Here They Go Again: Debating, Italian Style (Monologuing!)

Rodrigo Praino (April 02, 2008)
The bottom line is that a simple debate between candidates for public office is something that Italian voters cannot take for granted...


Let’s look for a moment at one of the nice debates we’ve been organizing election after election in the United States. Within one of those, take out all the pesky rules of engagement. Who needs them really? Now take out all the bothersome questions journalists, experts and people from the audience are always nagging the candidates with. Who needs those? While you’re at it, take out every single time limit to the candidates' statements—time constrictions just block the wonderful flow of their ideas and propositions. Finally, just take out the opponent altogether, that annoying person beside your candidate who’s always telling lies and making bad proposals. Who needs him? Certainly not the Italian candidates for Prime Minister! What you’ve got at this point are two separate monologues. A non-controlled, non-guided, non-interrupted monologue! It's wonderful, isn't it? A candidate can speak, explain everything he wishes, go through his own platform and then some journalist will (maybe!) put the monologues together during the evening news. Yes, that's what democracy is all about!

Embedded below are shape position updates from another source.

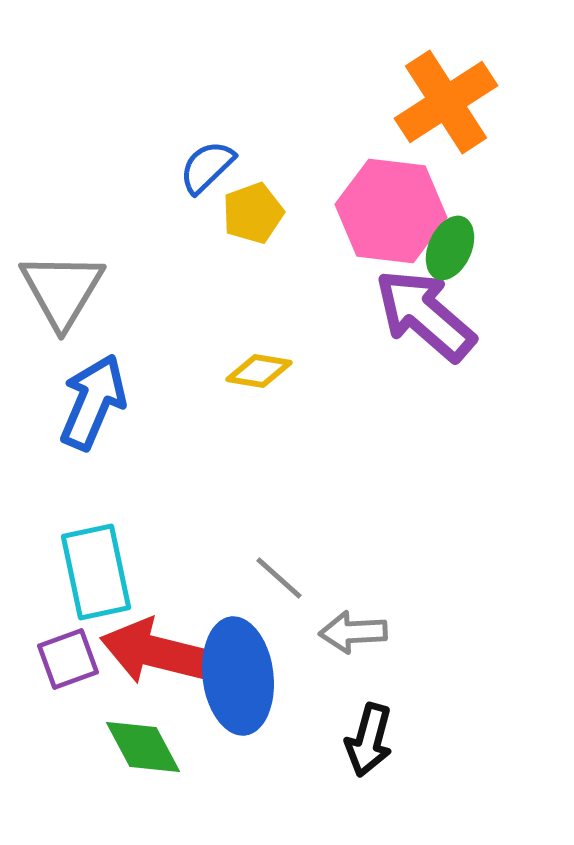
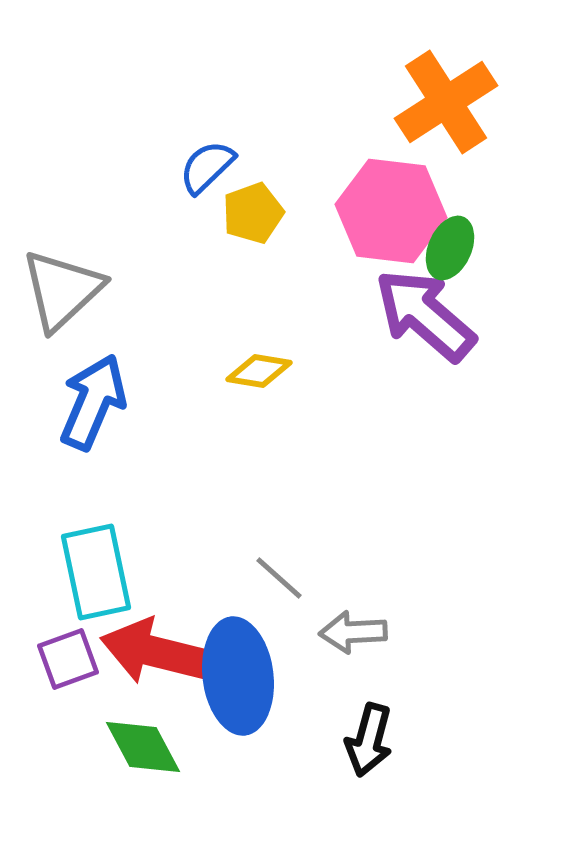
gray triangle: rotated 16 degrees clockwise
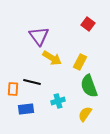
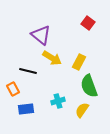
red square: moved 1 px up
purple triangle: moved 2 px right, 1 px up; rotated 15 degrees counterclockwise
yellow rectangle: moved 1 px left
black line: moved 4 px left, 11 px up
orange rectangle: rotated 32 degrees counterclockwise
yellow semicircle: moved 3 px left, 4 px up
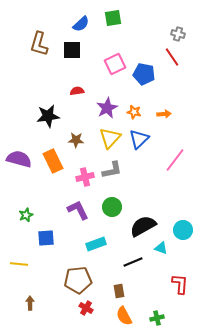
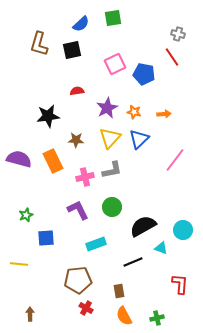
black square: rotated 12 degrees counterclockwise
brown arrow: moved 11 px down
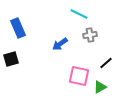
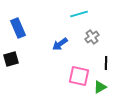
cyan line: rotated 42 degrees counterclockwise
gray cross: moved 2 px right, 2 px down; rotated 24 degrees counterclockwise
black line: rotated 48 degrees counterclockwise
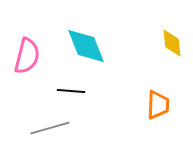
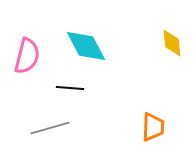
cyan diamond: rotated 6 degrees counterclockwise
black line: moved 1 px left, 3 px up
orange trapezoid: moved 5 px left, 22 px down
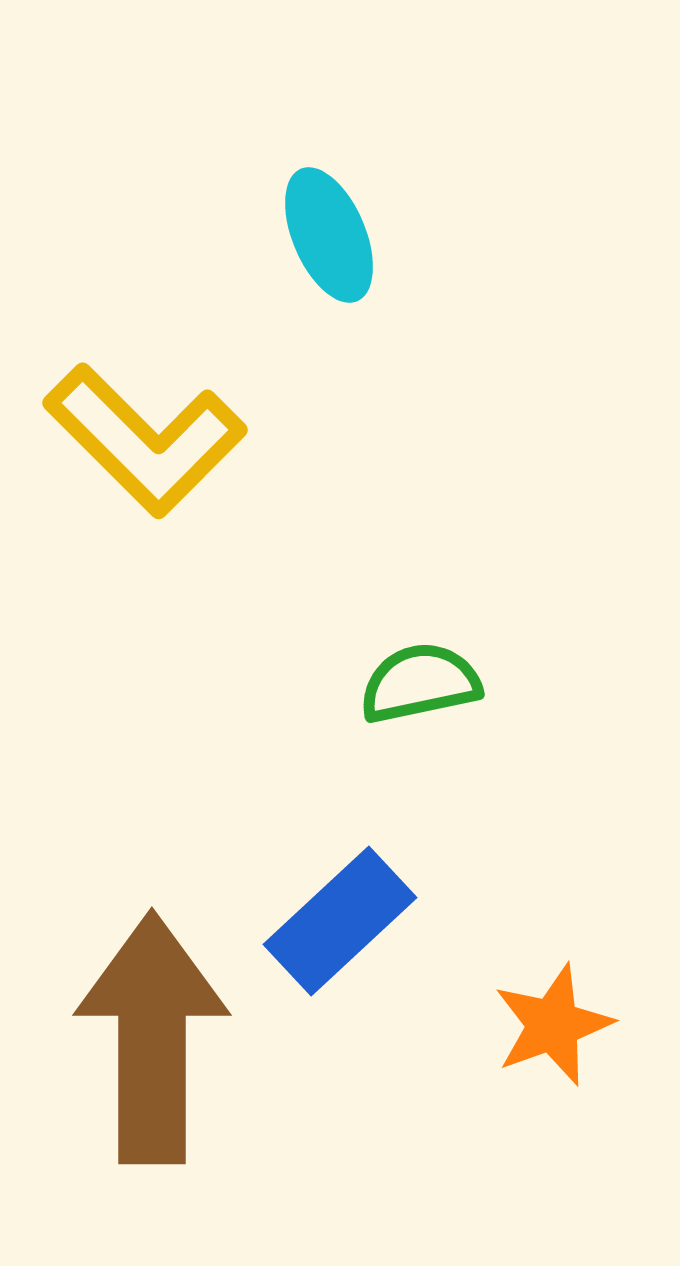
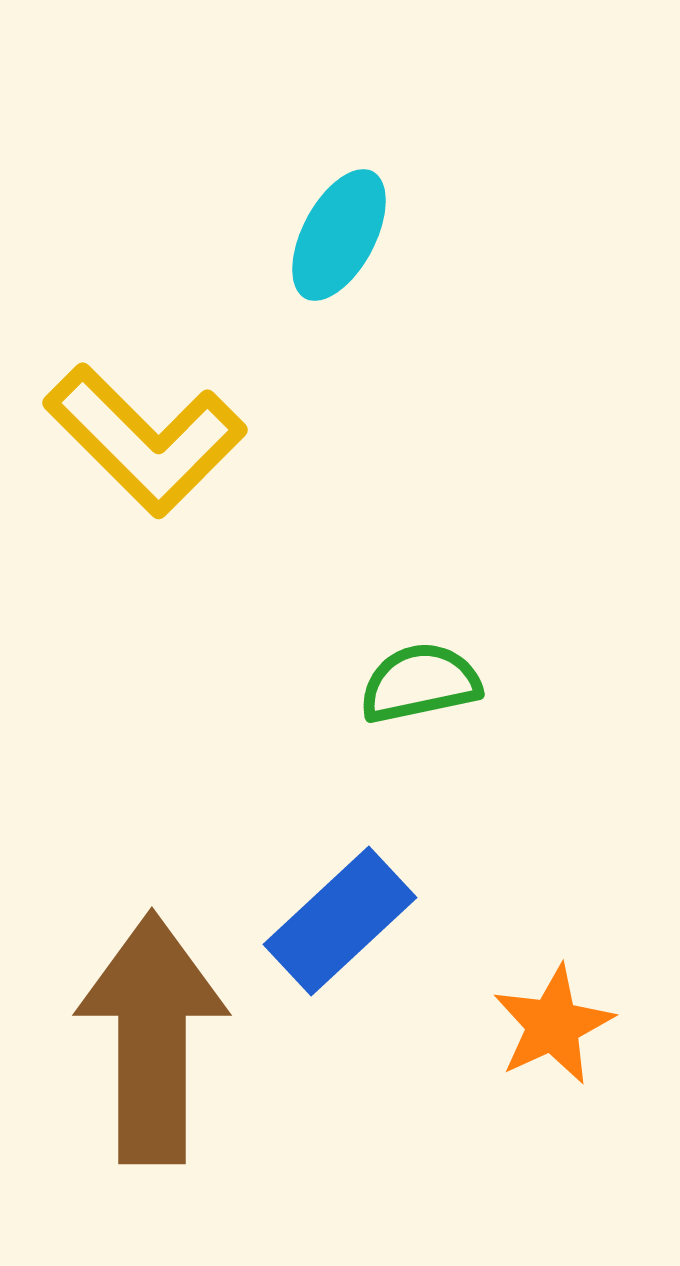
cyan ellipse: moved 10 px right; rotated 51 degrees clockwise
orange star: rotated 5 degrees counterclockwise
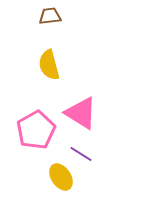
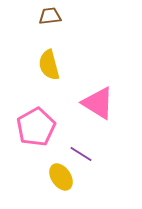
pink triangle: moved 17 px right, 10 px up
pink pentagon: moved 3 px up
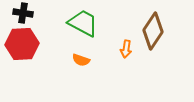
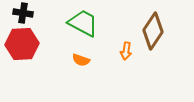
orange arrow: moved 2 px down
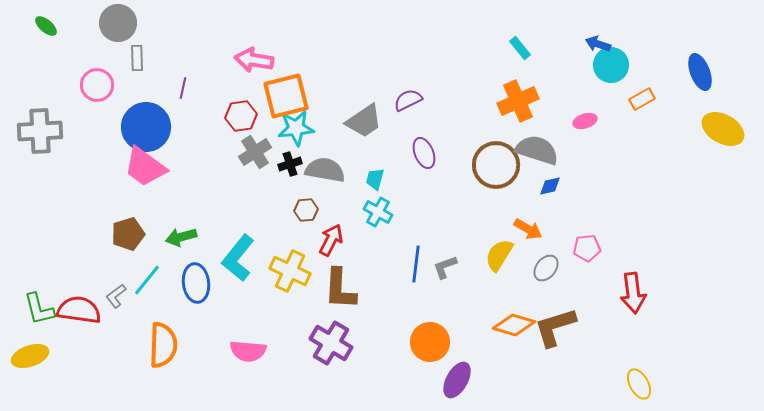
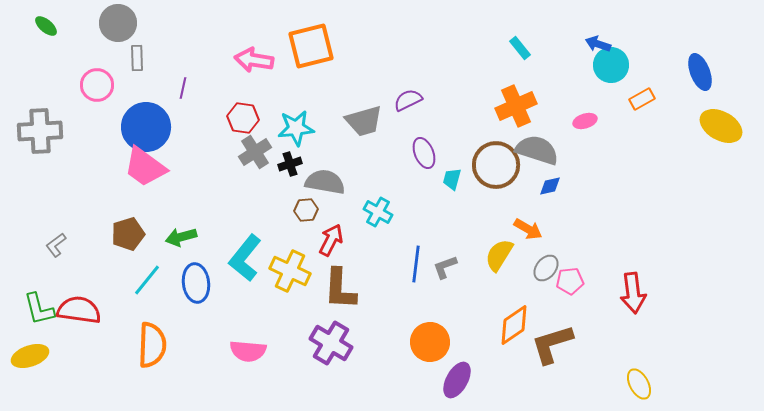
orange square at (286, 96): moved 25 px right, 50 px up
orange cross at (518, 101): moved 2 px left, 5 px down
red hexagon at (241, 116): moved 2 px right, 2 px down; rotated 16 degrees clockwise
gray trapezoid at (364, 121): rotated 18 degrees clockwise
yellow ellipse at (723, 129): moved 2 px left, 3 px up
gray semicircle at (325, 170): moved 12 px down
cyan trapezoid at (375, 179): moved 77 px right
pink pentagon at (587, 248): moved 17 px left, 33 px down
cyan L-shape at (238, 258): moved 7 px right
gray L-shape at (116, 296): moved 60 px left, 51 px up
orange diamond at (514, 325): rotated 51 degrees counterclockwise
brown L-shape at (555, 327): moved 3 px left, 17 px down
orange semicircle at (163, 345): moved 11 px left
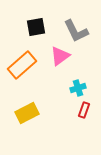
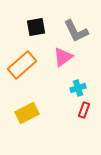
pink triangle: moved 3 px right, 1 px down
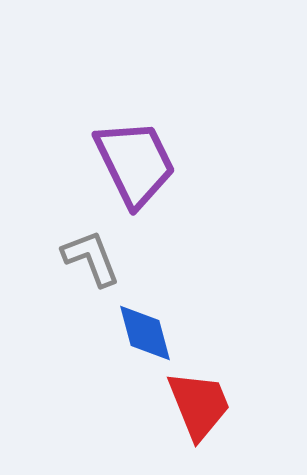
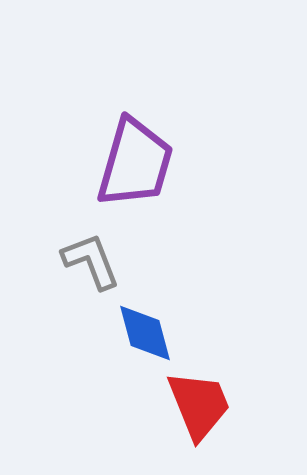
purple trapezoid: rotated 42 degrees clockwise
gray L-shape: moved 3 px down
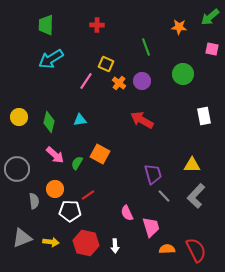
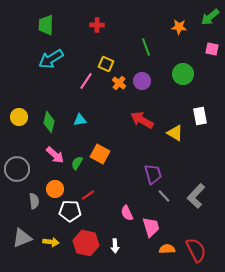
white rectangle: moved 4 px left
yellow triangle: moved 17 px left, 32 px up; rotated 30 degrees clockwise
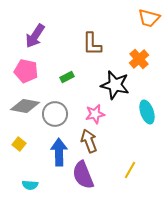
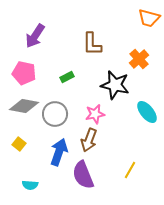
pink pentagon: moved 2 px left, 2 px down
gray diamond: moved 1 px left
cyan ellipse: rotated 20 degrees counterclockwise
brown arrow: moved 1 px up; rotated 140 degrees counterclockwise
blue arrow: rotated 20 degrees clockwise
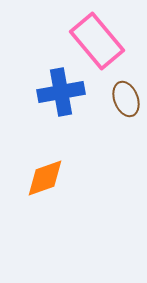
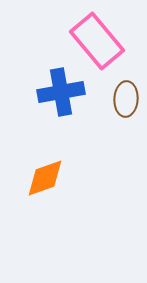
brown ellipse: rotated 24 degrees clockwise
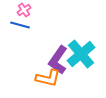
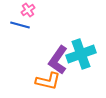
pink cross: moved 4 px right
cyan cross: rotated 20 degrees clockwise
orange L-shape: moved 3 px down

American voters are used to seeing their candidates debate live on national television. The first debate to be televised was between John Kennedy and Richard Nixon. Following that there were the famous and infamous performances of Gerry Ford, Ronald Reagan and Al Gore, just to cite a few among the most famous. Almost always there is a winner and a loser, but on a higher level of analysis, a level that leaves little room to fallacious political contingencies, the only winner is always Democracy – yes, last time the word "democracy" in this article was written with a small "d", but now we need a capital "D". Democracy is based on debate. All Parliaments in the world work thanks to debate. The voters have the right to see a good old fashion debate between their candidates for public office.

It doesn't really matter whose fault is it. It seems that Berlusconi holds that the current Italian law on "equal conditions", a law designed to protect the basic rules of pluralism in the political debate through the media, does not allow a direct confrontation between himself and Veltroni. On the other hand, Veltroni stated that he had already accepted to debate any political adversary a long time ago—although it seems he is not working as hard as he can to set up this particular confrontation with Berlusconi. I'm using the expression "it seems" because all this long-distance "debate" about the debate is almost a taboo; there are very few declarations and articles about it, as if it were something that one must not talk about at this delicate point in time. Quite an odd situation if you think about it. Only two years ago all the major Italian cities were full of petitioners calling Mr. Prodi a "chicken" because "it seemed" that he didn't want to debate against Mr. Berlusconi—yes, I know, Italians don't say "chicken", they say "rabbit", but that's what they meant! And all this talk seems even more weird if you can think all the way back to 2001 when it was Mr. Berlusconi who refused to debate against the then center-left Prime Minister candidate Francesco Rutelli, declaring that Mr. Rutelli was not the real leader of his coalition but only a front-man.

The bottom line is that a simple debate between candidates for public office is something that Italian voters cannot take for granted. But then again, in a country where voters—thanks to an electoral law approved right before the 2006 elections—don’t get to vote for their own representatives in the national Parliament, and must simply give their vote to a political party that chooses the candidates for them, maybe the fact that these "candidates" for Prime Minister (an office that is not elected by the Italian people, but by the Italian Parliament) are not eager to debate face-to-face is not the worse threat to Democracy in Italy.

At this point the famous sentence pronounced by Ronald Reagan during the Presidential debates of the 80’s that publicly embarrassed President Jimmy Carter almost sounds like a warning to the Italian people: here they go again!